Pertinente appare, in proposito, il richiamo al consolidato e condiviso indirizzo ermeneutico secondo cui «In tema di notificazioni, ove il decreto di citazione per il giudizio di appello sia notificato all’imputato in luogo diverso rispetto al domicil validamente eletto o dichiarato, si determina una nullità di ordine generale a regime intermedio, che va dedotta entro i termini decadenziali previsti dall’art. 182 cod. proc. pen., salvo che l’irrituale notifica risulti, in concreto, inidonea consentire l’effettiva conoscenza dell’atto da parte del destinatario, configurandosi, in tal caso, una nullità assoluta per omessa notificazione di cui all’art. 179 cod. proc. pen.» (Sez. 5, n. 27546 del 03/04/2023, COGNOME, Rv. 284810 – 01; Sez. 5, n. 48916 del 01/10/2018, 0., Rv. 274183 – 01) e, specificamente, «La nullità conseguente alla notifica all’imputato del decreto di citazione a giudizio presso lo studio del difensore di fiducia anziché presso il domicilio dichiarato è di ordine generale a regime intermedio in quanto detta notifica, seppur irritualmente eseguita, non è inidonea a determinare la conoscenza dell’atto da parte dell’imputato, in considerazione del rapporto fiduciario che lo lega al difensore» (Sez. 2, n. 48260 del 23/09/2016, COGNOME, 268431 – 01).

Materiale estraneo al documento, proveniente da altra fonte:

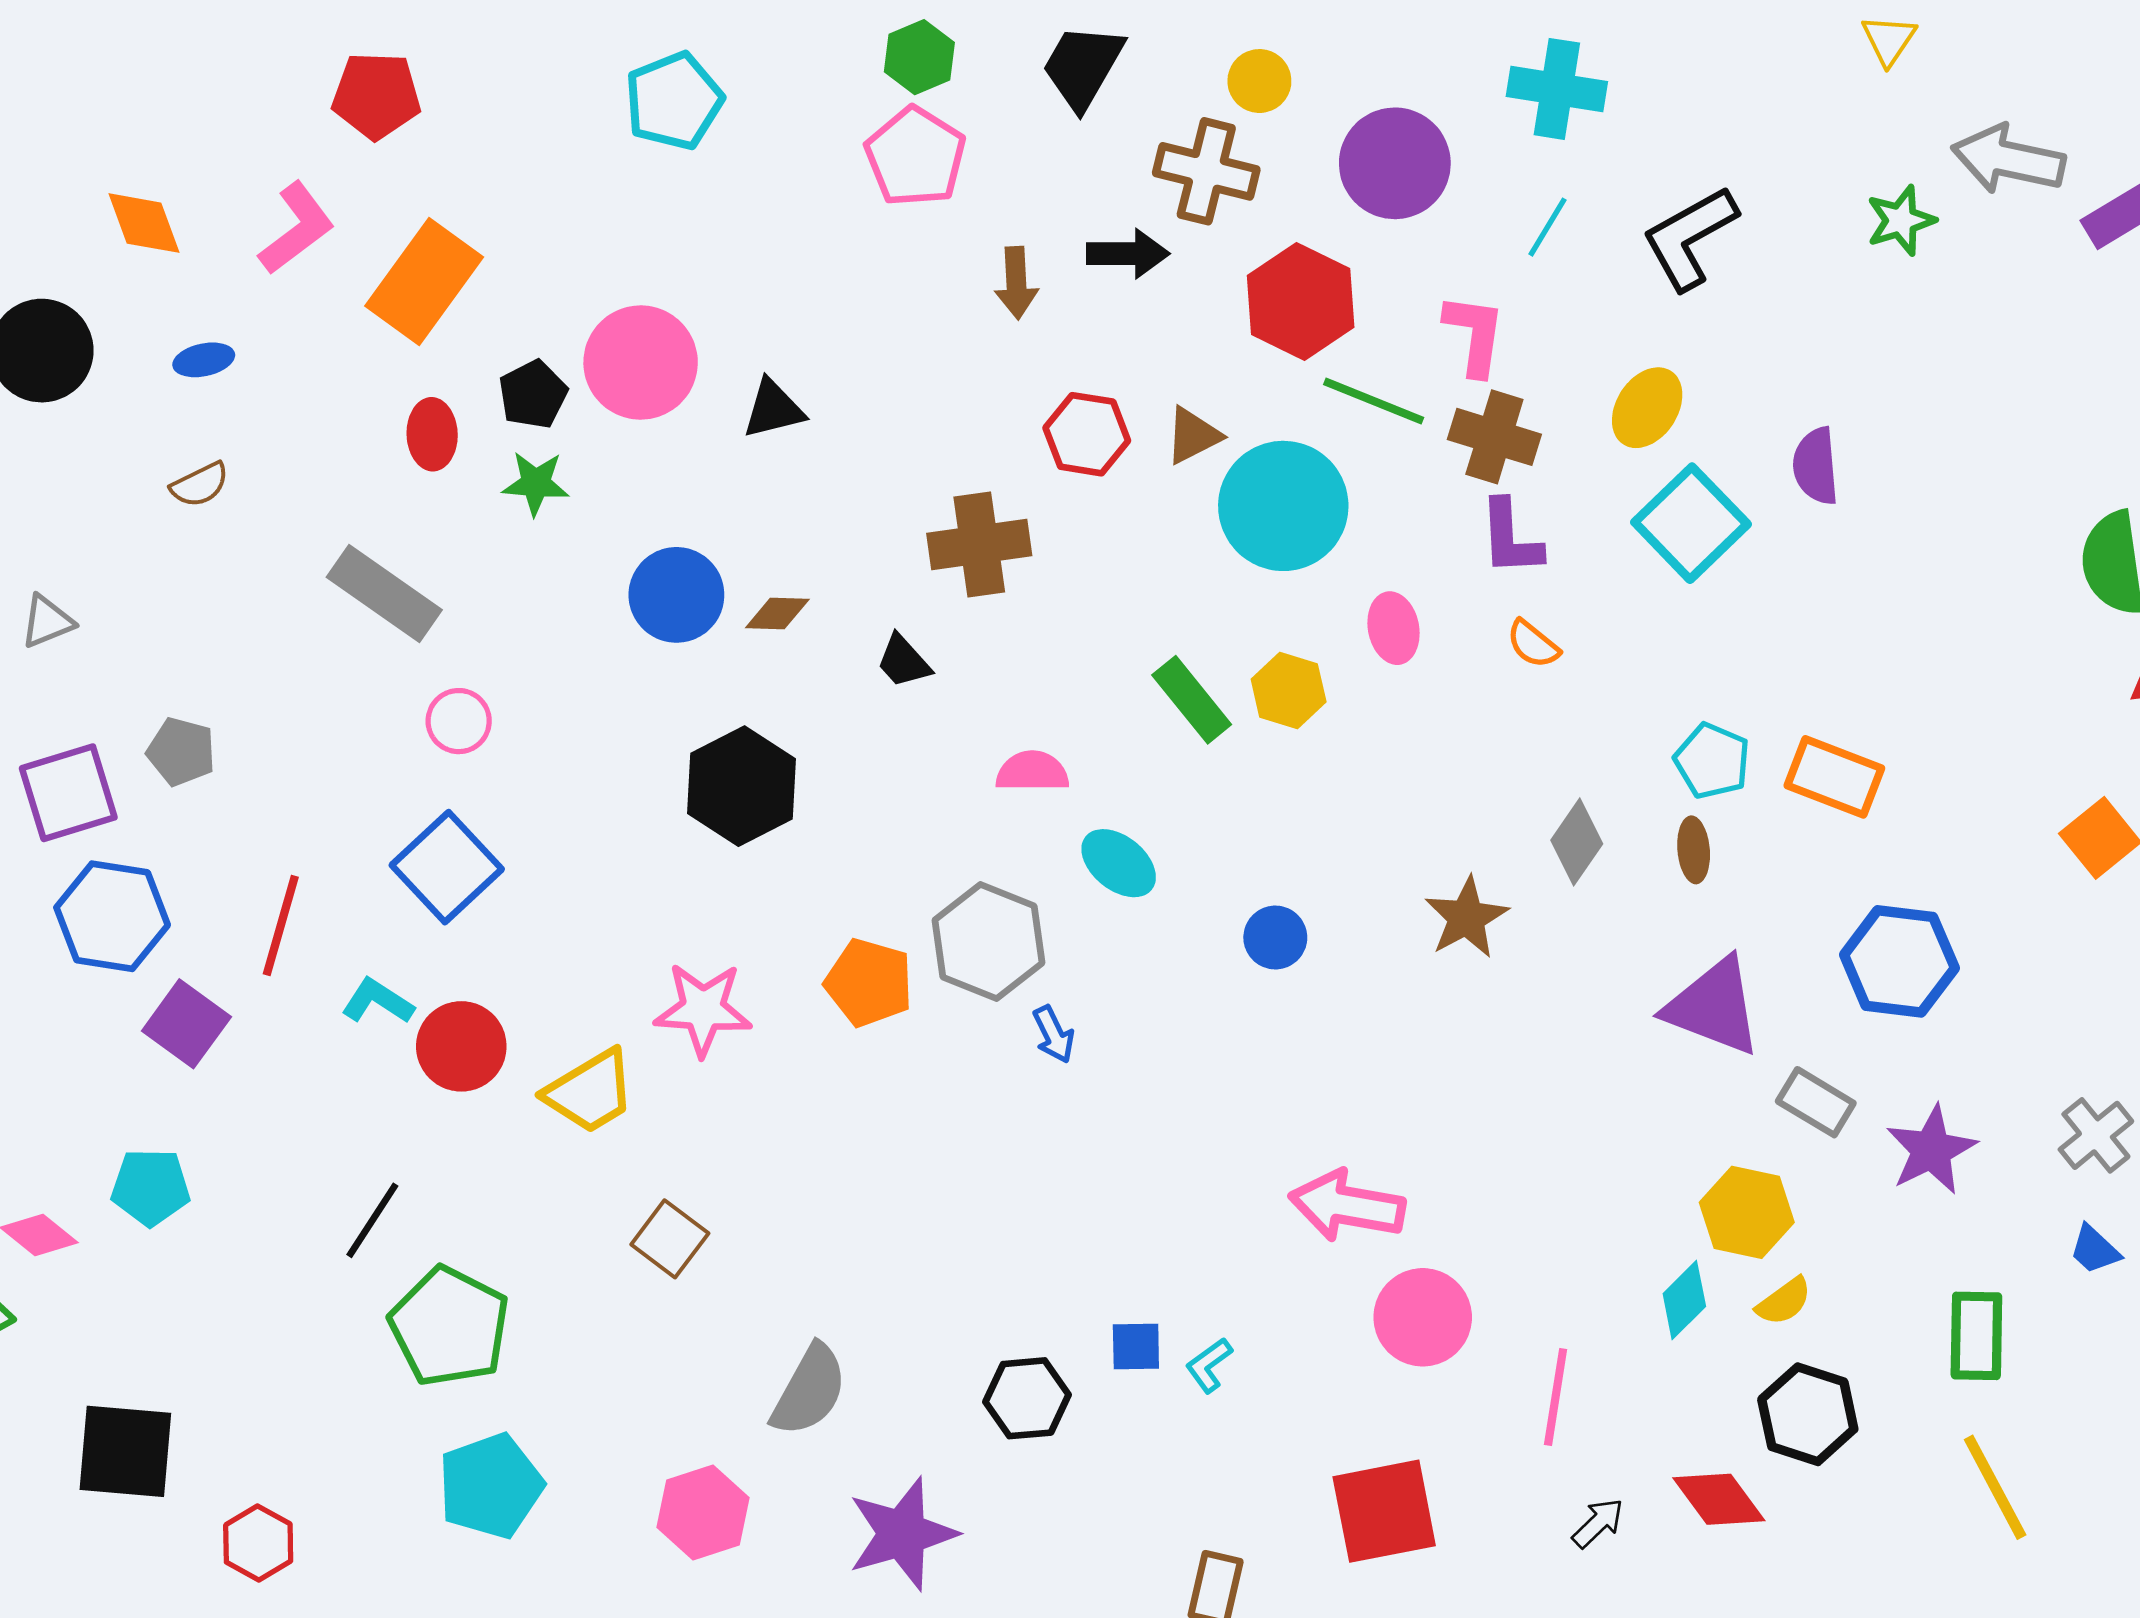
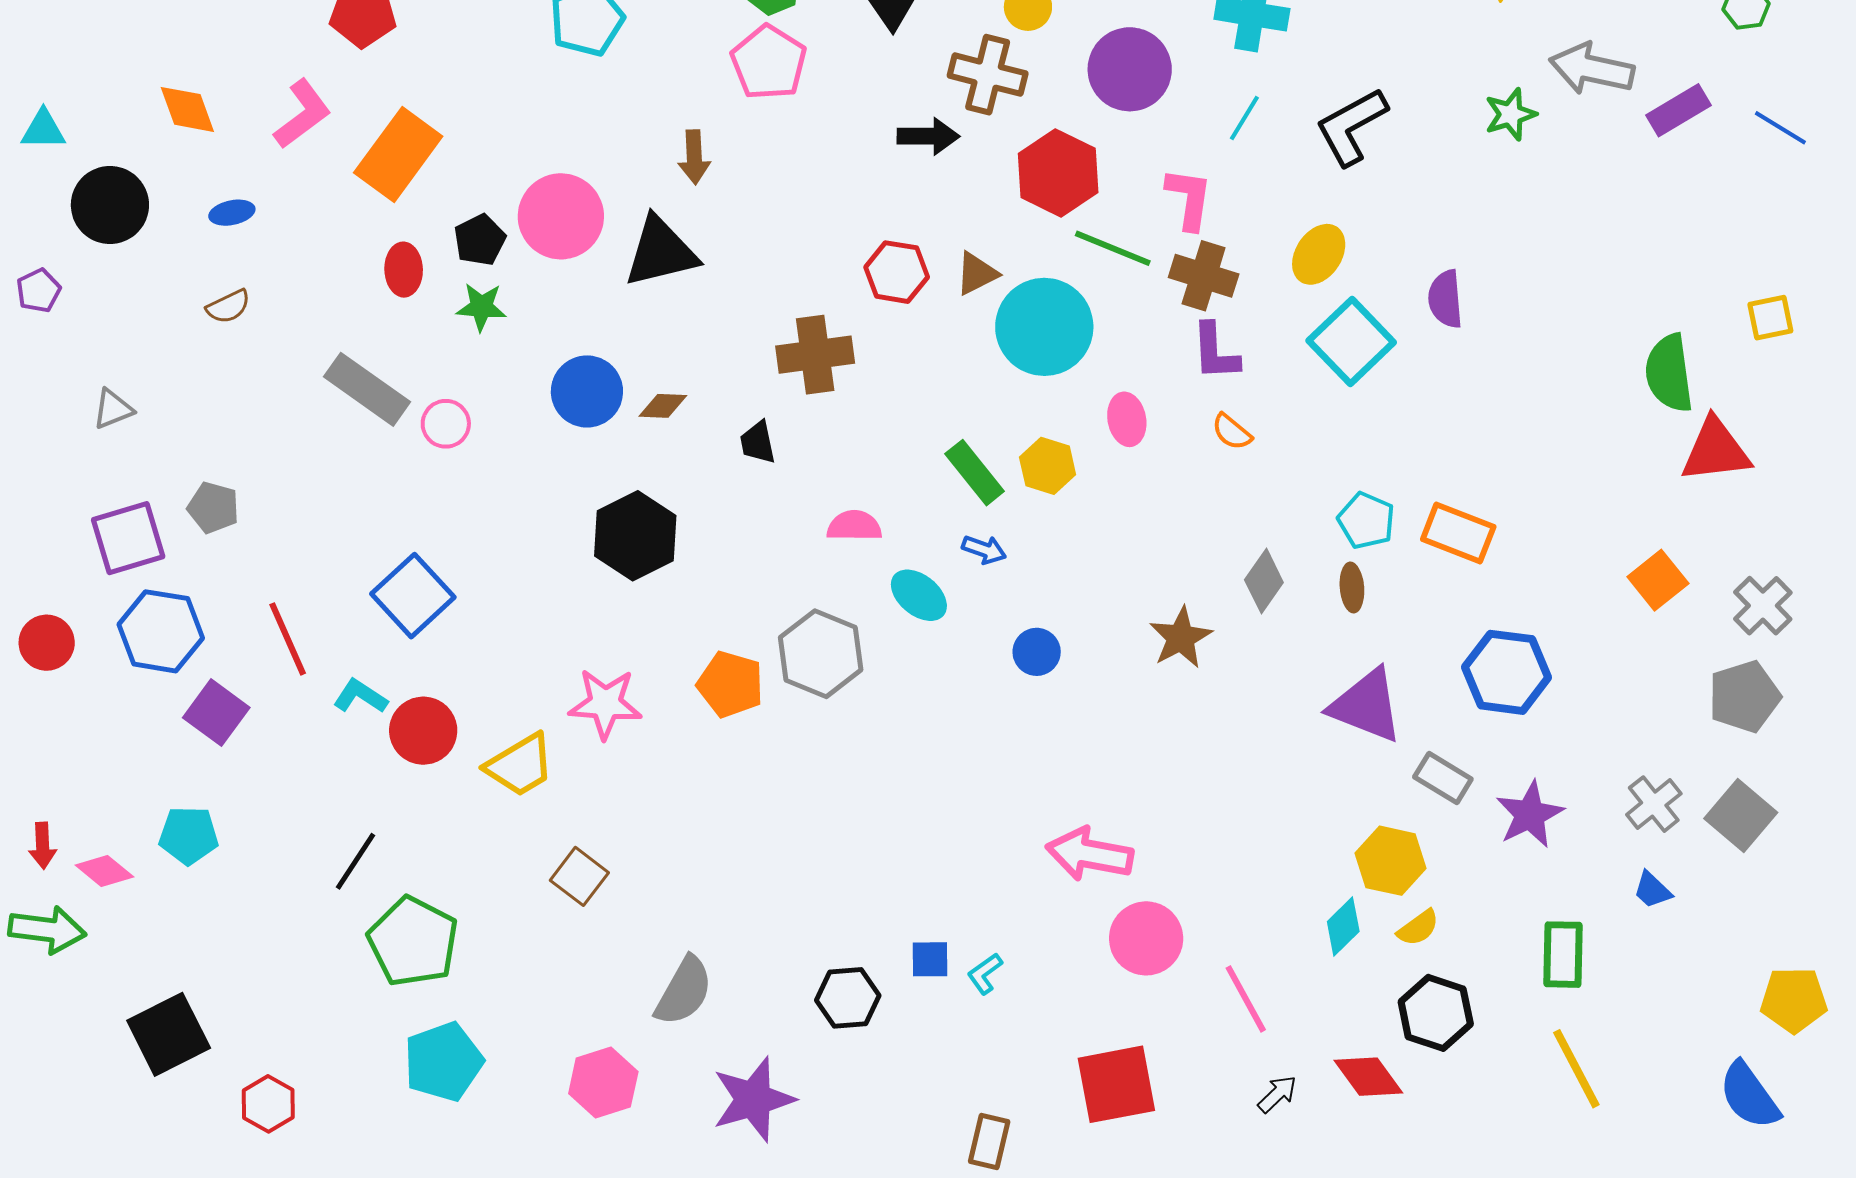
brown arrow: (1016, 283) -> (694, 157), moved
black triangle: (773, 409) -> (661, 252), size x1.6
black trapezoid: (904, 661) -> (758, 442), turned 30
pink circle: (459, 721) -> (446, 424), moved
red line: (281, 926) -> (288, 639), turned -40
blue arrow: (1054, 1034) -> (984, 550), moved, turned -45
pink line: (1556, 1397) -> (1246, 999), turned -38
black square: (125, 1451) -> (169, 1034), turned -32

Privo di pregio è, del pari, il motivo, dedotto da COGNOME vert sull’omesso rispetto del termine a comparire per il giudizio di appello che, nel presente procedimento, è di venti giorni – anziché di quaranta, come sostenuto
dal ricorrente – come chiarito dalla giurisprudenza di legittimità, nella sua composizione più autorevole (Sez. U, n. 42125 del 27/06/2024, COGNOME, Rv. 287096 – 01), che ha stabilito che «La disciplina dell’art. 601, comma 3, cod. proc. pen., introdotta dall’art. 34, comma 1, lett. g), d.lgs. 10 ottobre 2022, n. 150, che individua in quaranta giorni il termine a comparire nei giudizi di appello, è applicabile ai soli atti di impugnazione proposti a far data dal 10 luglio 2024».
Considerato, quindi, che l’appello di COGNOME venne presentato prima della data appena indicata e che il decreto di citazione venne notificato il 22 marzo 2023, cioè ventisei giorni prima dell’udienza, fissata per il successivo 17 aprile, tangibile appare l’inconsistenza della doglianza.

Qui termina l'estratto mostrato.